Parents produce, children consume.
When you’re shutting down a system when there are messages in flight, then in most cases, you’ll want to avoid dropping messages on the floor, and so at the system level, you want to shut down the producers first, then their children, their children, and so on, until you reach your pipline’s egress point. If you start your shutdown from the egress point and work backwards, then because a given producer may well be still producing information after a consumer has shut down, that information will effectively be lost. It’s also possible that the system may deadlock, depending on how your internal queues are configured.
Now, the component library gives us one main way to achieve ordering, and that’s by specifying inter-component dependencies, with the component/using function, eg:
(defn bootstrap [config]
(component/system-map
:db (database-pool (:db config))
:app (component/using
(my-lovely-application)
[:db])
:http (component/using
(make-http-server (:http config))
[:app])))
To summarize the behaviour of the component library, a system-map
represents a hash-map that represents the topology of the system, and using
associates meta-data with each component (eg: the database, or the web application and server) describing which other services it requires. So in this case, the application queries the database, and the http-server requires an application to service requests.

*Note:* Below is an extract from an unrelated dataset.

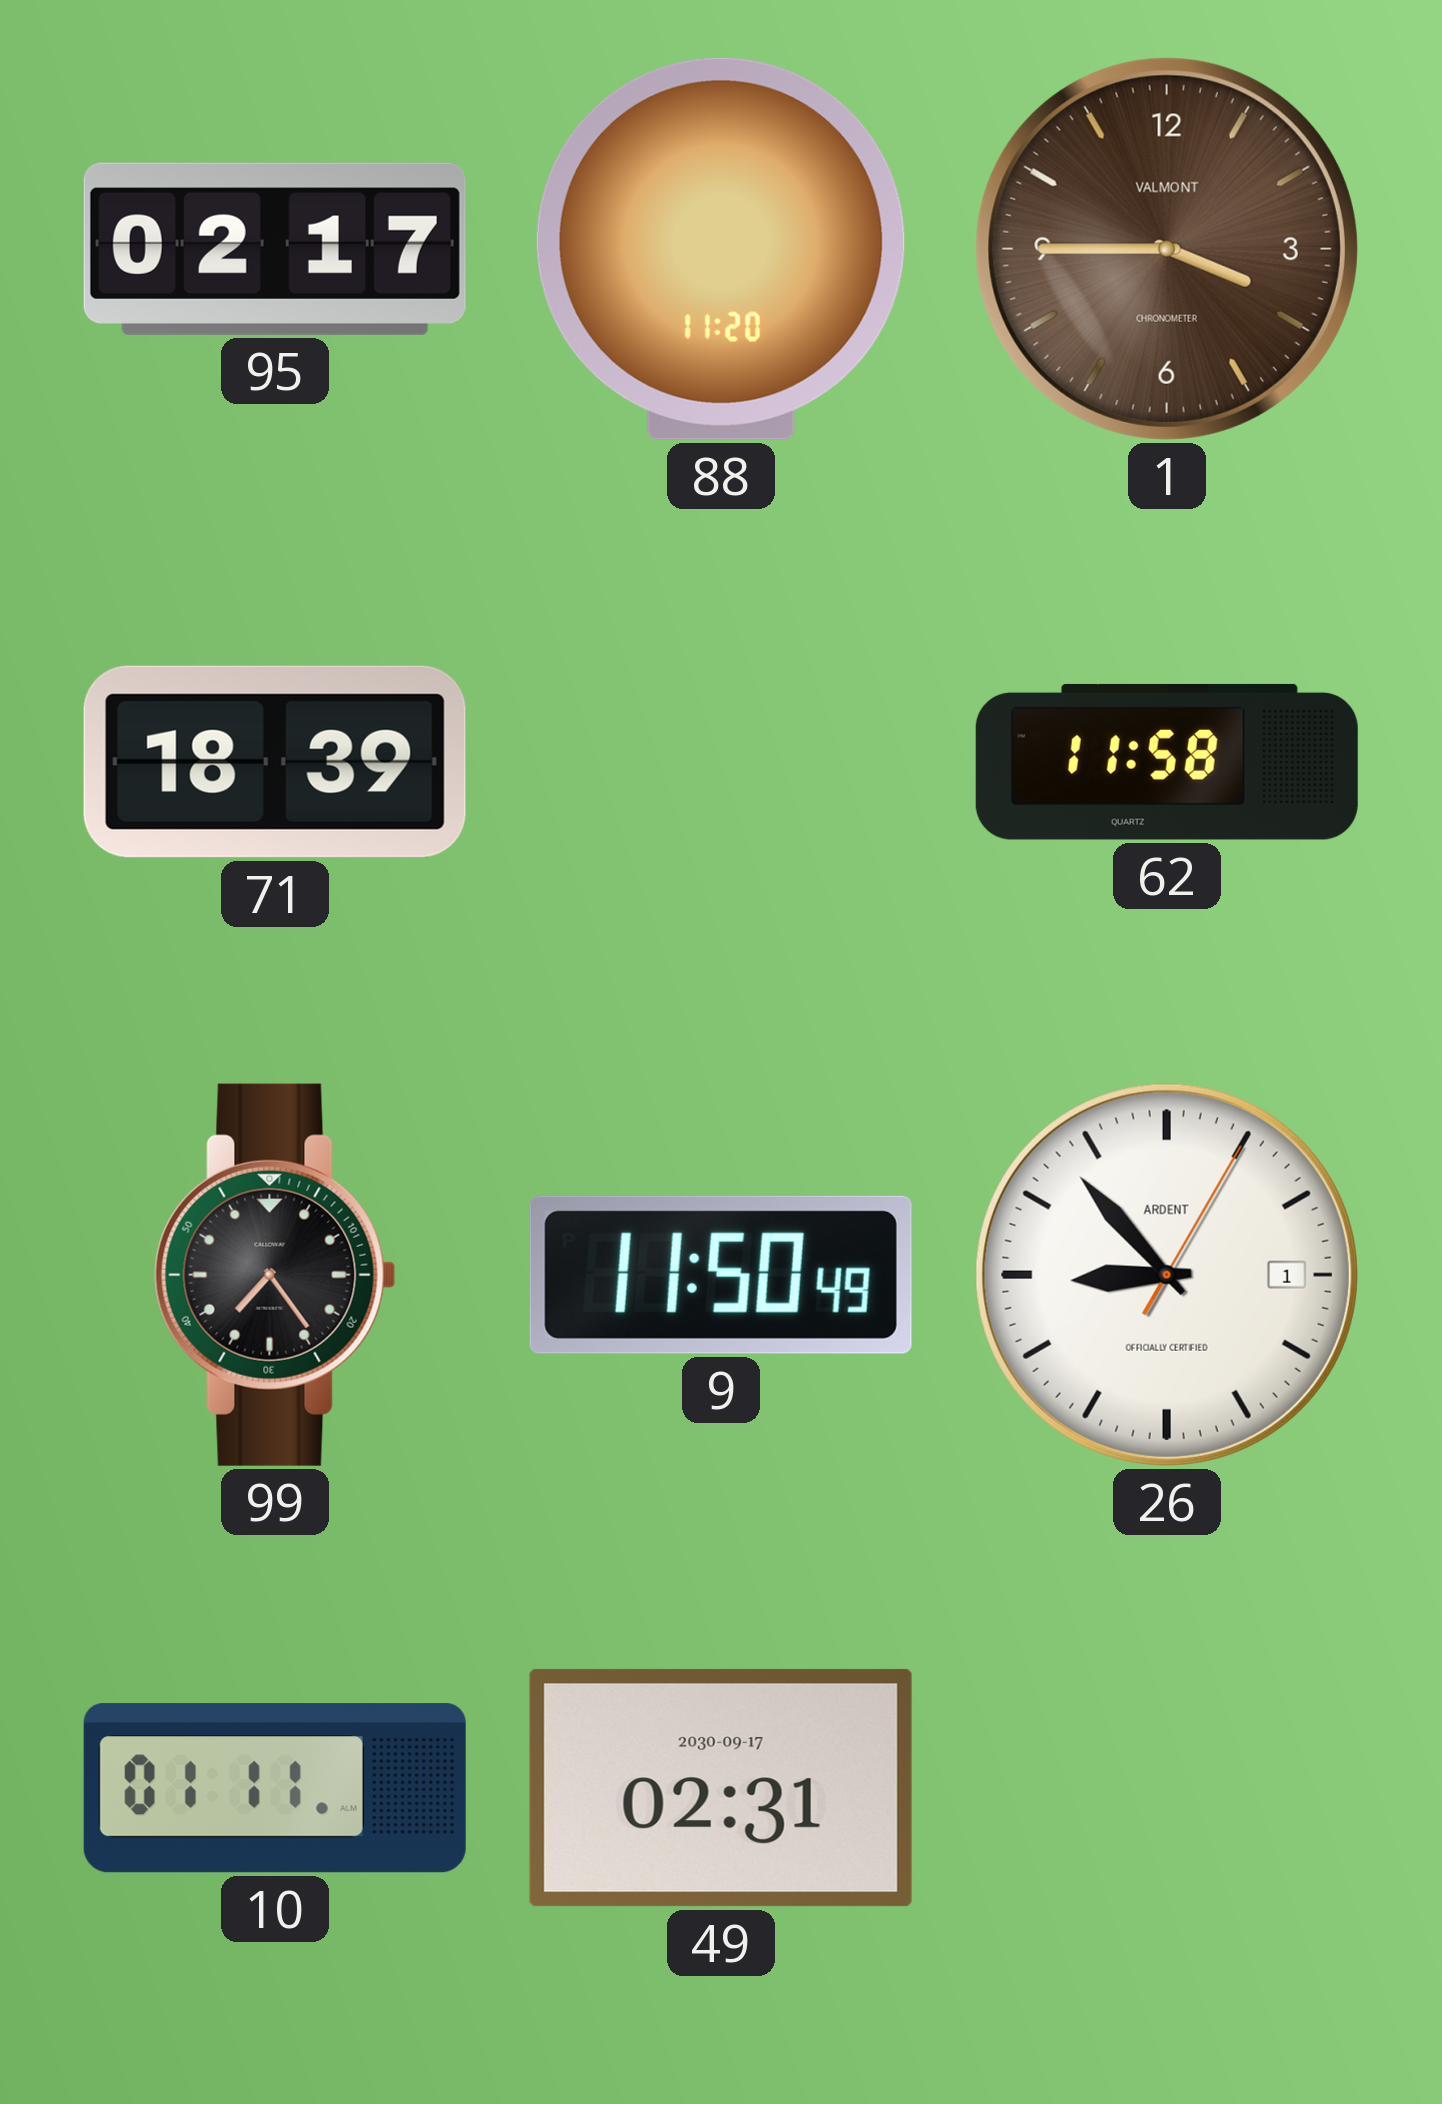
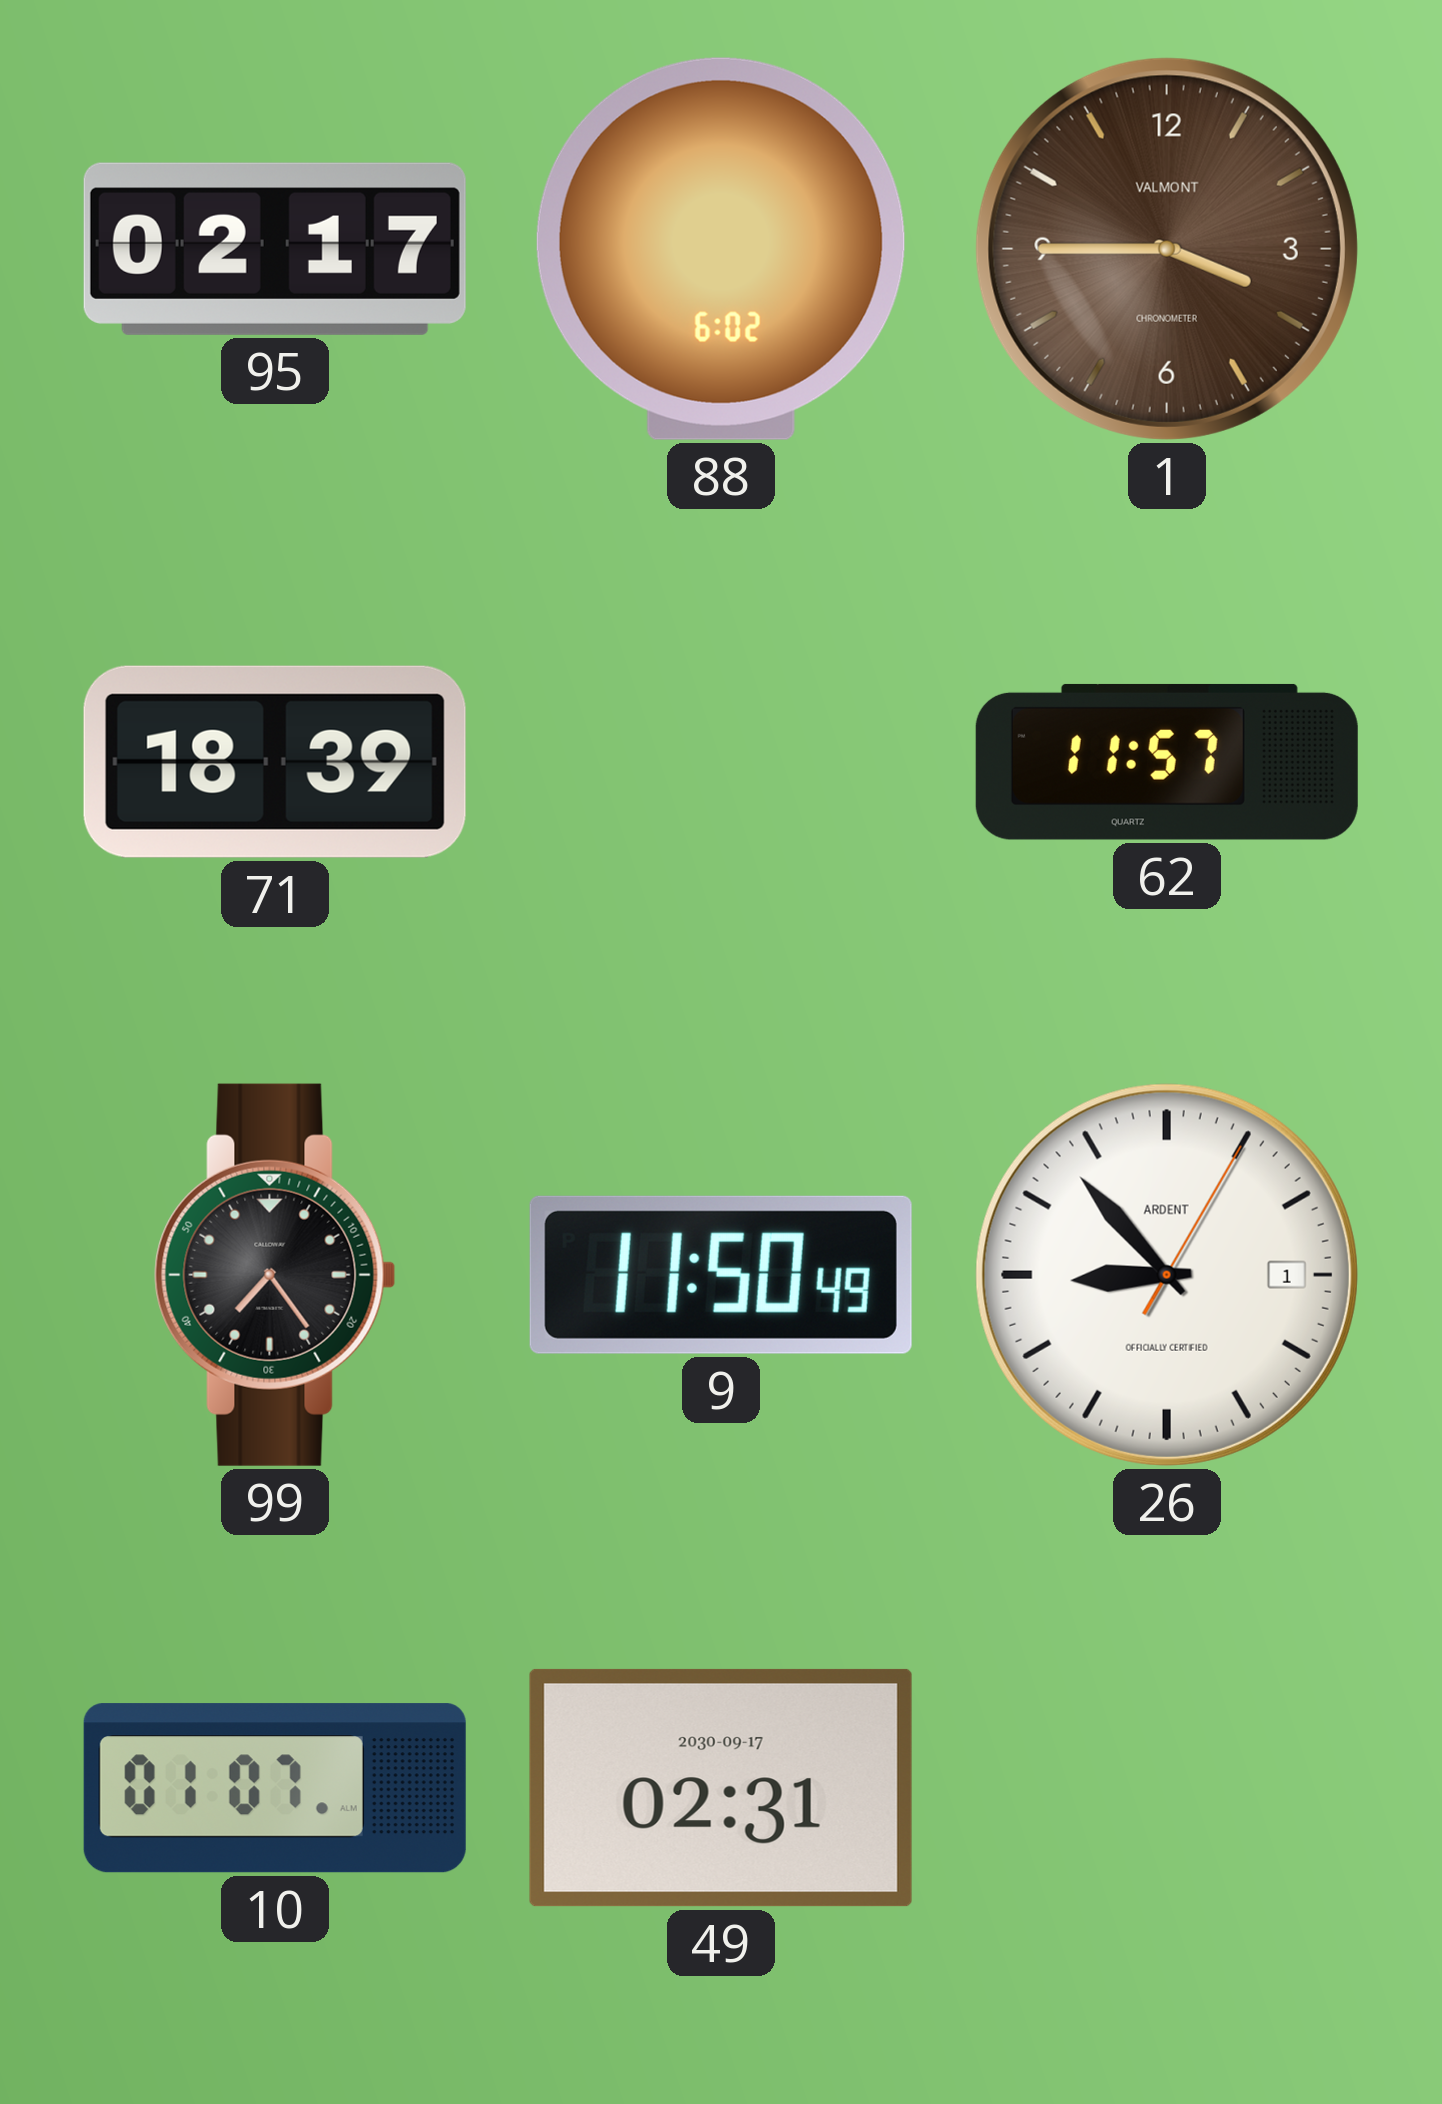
88: 11:20 -> 6:02
62: 11:58 -> 11:57
10: 01:11 -> 01:07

However, in this case, we can think of the web-server being a producer of events (http requests), that are “consumed” (responded to) by the web server. So, logically, if you shut down the application and/or database before the http server, then you’ll have a service which likely isn’t actually able to service requests, and at best will return 500 Internal server errors. To avoid this, we need to shut-down and drain the incoming requests before shutting down the application.
Fully draining inputs.
When I’m using core.async in a pipeline, I associate one or more core.async processes (or go-routine, if you prefer) with each component to actually do the work.
When you shut down a system in the above manner, however, you need to ensure that each component within the system has actually fully processed it’s input before you shut down any components downstream from it. It’s easy enough to construct a fresh input channel when the component starts, and close it when the component is stopped. However, with the default core.async channels, it’s not generally possible to inspect the buffer to check whether it has been fully drained or not.
However, when you start a go-routine (or thread) in core.async, you are returned a channel which represents the value returned from the body of the go-routine when it completes. So, we can stash a reference to this channel within the component state, and use that to determine when this component is fully done. For example:
(def consumer-loop [ingress-ch]
(go-loop []
(when-let [msg (<! ingress-ch)]
(do-something-exciting-with msg)
(loop))))
(defrecord MyBatConsumer [ingress-ch proc-ch]
component/Lifecycle
(start [self]
(let [ingress-ch (chan)
p (consumer-loop ingress-ch)]
(assoc self :ingress-ch ingress-ch :proc-ch p)))
(stop [self]
(close! ingress-ch)
(<!! proc-ch)
(assoc self :ingress-ch nil :proc-ch nil)))
As you can see, we do a blocking wait on the channel returned by consumer-loop
when we shut down. Granted, this is a proof of concept; in fully production-ready code, you’ll need to allow for the risk of the component failing, and timing-out on shut down.